So, time for Plan B.
The Library of Congress, where the original treaty is housed, "sent us exquisite exhibit-quality scans of the document — all 15 pages," Cale said.
So, although it won't be the original, Wichitans will still get a chance to see and read the 1865 treaty.
Old West icons such as Cheyenne Chief Black Kettle, Kiowa Chief Satanta, Kit Carson, William Bent and Jesse Chisholm all signed or at least made their marks on the original.
Besides the reproduction of the treaty, the exhibit will include an artistic depiction of the treaty signing, and a video of the treaty site as it looks today. The exhibit will be on the rotunda on the third floor of the museum, 204 S. Main. The painting of the treaty signing that will be on display is a replica of a mural in Fidelity Bank.
Last year, when Clark and Clay Bastian renovated the Carnegie Library building next door to the museum for Fidelity Bank, the brothers commissioned Bryan Haynes, a St. Louis artist, to create a sense of history and legacy for Wichita.
Haynes created a work titled "Treaty of the Little Arkansas 1865."
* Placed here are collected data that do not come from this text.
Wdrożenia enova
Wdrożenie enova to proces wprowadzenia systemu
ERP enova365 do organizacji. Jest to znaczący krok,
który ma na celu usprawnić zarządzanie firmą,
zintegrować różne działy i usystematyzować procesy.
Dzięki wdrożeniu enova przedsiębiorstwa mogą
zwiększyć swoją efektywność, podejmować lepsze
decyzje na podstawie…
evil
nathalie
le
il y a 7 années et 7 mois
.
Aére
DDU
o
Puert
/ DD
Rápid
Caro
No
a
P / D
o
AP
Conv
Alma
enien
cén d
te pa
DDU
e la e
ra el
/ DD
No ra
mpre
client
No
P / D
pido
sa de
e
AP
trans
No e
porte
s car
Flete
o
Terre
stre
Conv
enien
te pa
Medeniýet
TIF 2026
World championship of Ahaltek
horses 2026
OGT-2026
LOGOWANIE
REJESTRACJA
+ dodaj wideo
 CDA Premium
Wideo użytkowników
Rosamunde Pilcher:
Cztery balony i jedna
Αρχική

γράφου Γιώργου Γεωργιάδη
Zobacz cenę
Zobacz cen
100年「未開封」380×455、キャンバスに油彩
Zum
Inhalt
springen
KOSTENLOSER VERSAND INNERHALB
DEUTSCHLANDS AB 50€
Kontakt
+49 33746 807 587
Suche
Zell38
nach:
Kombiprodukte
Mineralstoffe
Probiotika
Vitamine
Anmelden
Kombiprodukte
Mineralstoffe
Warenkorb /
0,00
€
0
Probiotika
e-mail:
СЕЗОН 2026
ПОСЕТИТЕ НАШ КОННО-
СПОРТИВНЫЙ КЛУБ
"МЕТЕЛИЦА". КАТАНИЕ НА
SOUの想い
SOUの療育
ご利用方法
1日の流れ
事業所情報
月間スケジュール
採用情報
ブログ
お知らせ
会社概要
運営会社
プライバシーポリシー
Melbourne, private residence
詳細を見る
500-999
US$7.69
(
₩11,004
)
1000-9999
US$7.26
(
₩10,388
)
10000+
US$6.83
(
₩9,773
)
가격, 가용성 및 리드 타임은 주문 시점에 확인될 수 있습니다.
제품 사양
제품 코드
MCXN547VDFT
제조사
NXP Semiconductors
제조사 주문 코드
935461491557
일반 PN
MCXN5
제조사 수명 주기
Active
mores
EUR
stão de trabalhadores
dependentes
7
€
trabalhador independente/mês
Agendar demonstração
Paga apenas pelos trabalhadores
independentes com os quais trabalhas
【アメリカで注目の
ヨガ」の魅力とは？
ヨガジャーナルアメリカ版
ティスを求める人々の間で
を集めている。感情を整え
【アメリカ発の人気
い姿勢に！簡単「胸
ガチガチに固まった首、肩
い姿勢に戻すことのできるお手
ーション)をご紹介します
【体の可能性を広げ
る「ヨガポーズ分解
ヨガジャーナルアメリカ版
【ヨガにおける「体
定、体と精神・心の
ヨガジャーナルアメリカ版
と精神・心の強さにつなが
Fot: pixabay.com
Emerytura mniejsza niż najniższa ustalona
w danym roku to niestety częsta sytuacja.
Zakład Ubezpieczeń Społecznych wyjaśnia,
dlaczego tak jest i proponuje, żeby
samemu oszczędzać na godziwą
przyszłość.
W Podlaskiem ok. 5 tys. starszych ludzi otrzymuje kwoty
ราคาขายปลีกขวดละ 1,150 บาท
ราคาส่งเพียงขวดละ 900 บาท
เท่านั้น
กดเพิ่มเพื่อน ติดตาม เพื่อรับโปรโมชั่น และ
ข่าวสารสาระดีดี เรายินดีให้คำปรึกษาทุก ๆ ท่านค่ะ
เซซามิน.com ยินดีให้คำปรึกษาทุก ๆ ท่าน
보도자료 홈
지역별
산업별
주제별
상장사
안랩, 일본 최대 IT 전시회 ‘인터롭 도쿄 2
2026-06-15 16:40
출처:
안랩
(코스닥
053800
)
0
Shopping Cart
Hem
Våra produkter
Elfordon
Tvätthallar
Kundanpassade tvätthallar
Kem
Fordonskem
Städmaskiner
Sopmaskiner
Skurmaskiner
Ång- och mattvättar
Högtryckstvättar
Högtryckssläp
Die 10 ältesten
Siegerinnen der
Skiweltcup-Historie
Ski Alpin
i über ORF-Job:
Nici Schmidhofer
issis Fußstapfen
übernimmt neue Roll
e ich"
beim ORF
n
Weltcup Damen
The treaties were designed to create peace for white settlers traveling in the West. They accelerated the expansion of the railroads and gave the U.S. government authority to sequester Indians on reservations.
Indians were given flour, beans, sugar, clothing, blankets and bugles — and were moved into Indian Territory, which is now Oklahoma.
The last time Kansans saw the original treaty was 50 years ago when it was brought back to Wichita for the state's centennial in 1961.
The treaty was signed on Oct. 17, 1865.
Several thousand people, including Indians and soldiers, camped along the Little Arkansas River and sat under the trees near the river for the signing.
The conference for the treaty began with an apology by the chairman of the peace commission, J.B. Sanborn, for the Sand Creek Massacre. The massacre occurred nearly a year before when a Colorado militia attacked a group of Cheyenne.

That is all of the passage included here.